_Provided material_
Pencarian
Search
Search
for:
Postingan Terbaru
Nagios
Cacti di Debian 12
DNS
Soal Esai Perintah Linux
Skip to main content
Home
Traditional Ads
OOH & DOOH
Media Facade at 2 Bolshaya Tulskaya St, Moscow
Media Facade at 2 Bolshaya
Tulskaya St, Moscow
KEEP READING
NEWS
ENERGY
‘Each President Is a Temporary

==

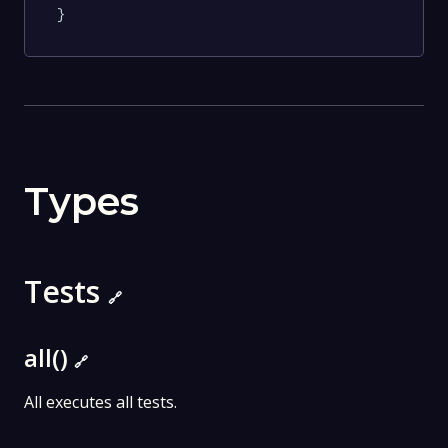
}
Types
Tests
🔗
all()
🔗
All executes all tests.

==

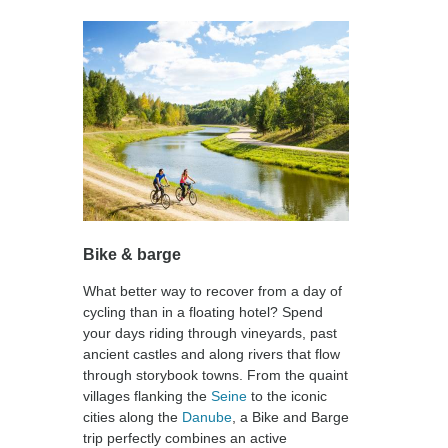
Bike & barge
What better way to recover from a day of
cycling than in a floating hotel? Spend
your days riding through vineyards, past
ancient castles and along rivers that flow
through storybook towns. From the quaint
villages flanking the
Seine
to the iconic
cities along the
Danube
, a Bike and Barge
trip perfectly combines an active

_Activity_
The string "Media" may appear in the entries. Say how many lines contain it, as a bare number.

_Result of this exercise_
2